Kroeber's writing was nonetheless widely influential. Critics wrote of The Inland Whale that Kroeber had broken ground in getting oral traditions recognized for their literary worth. A 1980 obituary stated that Ishi in Two Worlds had probably been read by more people than had ever read Alfred Kroeber's works. Sackman wrote that the book inspired greater interest in both Native American and environmental causes, and a 2002 commentary argued that had it not been for Kroeber's book, Ishi's story would never have come to wider attention. It has also been described as influencing the writing of her daughter Ursula, whose fiction frequently examines cultural contact. Buzaljko's 1989 biography of Kroeber stated that her "great strength was as an interpreter of one culture to another", going on to say that through her writing she demonstrated the connections between the history of California's indigenous people and modern society.

==Selected works==

- The Inland Whale. 1959. Indiana University Press, Bloomington.
- Ishi in Two Worlds: a biography of the last wild Indian in North America. 1961. Berkley Books.
- Ishi, Last of His Tribe. Illus. Ruth Robbins. 1964. Parnassus Press, Berkeley, California.

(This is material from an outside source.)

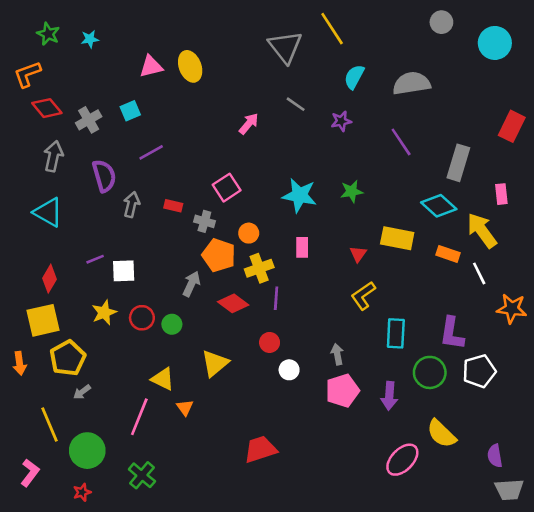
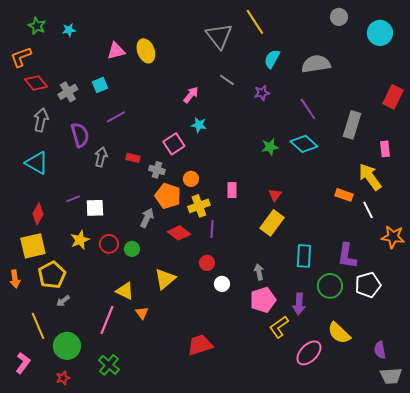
cyan star: (300, 195) -> (199, 125), moved, size x0.6
cyan diamond: (439, 206) -> (304, 144), moved
yellow rectangle: (397, 238) -> (272, 223), moved, turned -65
yellow L-shape: (363, 296) -> (279, 327), moved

- Almost Ancestors: The First Californians. Kroeber and Robert F. Heizer. 1968. Sierra Club Books, San Francisco.
- Alfred Kroeber: A Personal Configuration. 1970. University of California Press, Berkeley.
- Drawn from Life: California Indians in Pen and Brush. Compiled by Kroeber, Robert F. Heizer and Albert B. Elsasser. 1976. Ballena Press, Socorro, New Mexico.
- Ishi, the Last Yahi: A Documentary History. Kroeber and Robert F. Heizer. 1979. University of California Press, Berkeley.